**TASK PROMPT**
In the copy, include no images. Reproduce the entries exactly.

-----

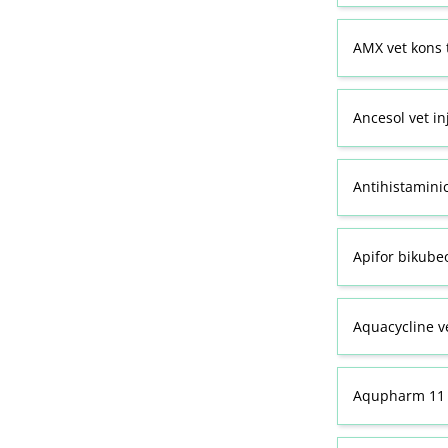
AMX vet kons 
Ancesol vet in
Antihistamini
Apifor bikubeo
Aquacycline ve
Aqupharm 11 (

-----

**FINISHED TASK**
AMX vet kons 
Ancesol vet in
Antihistamini
Apifor bikubeo
Aquacycline ve
Aqupharm 11 (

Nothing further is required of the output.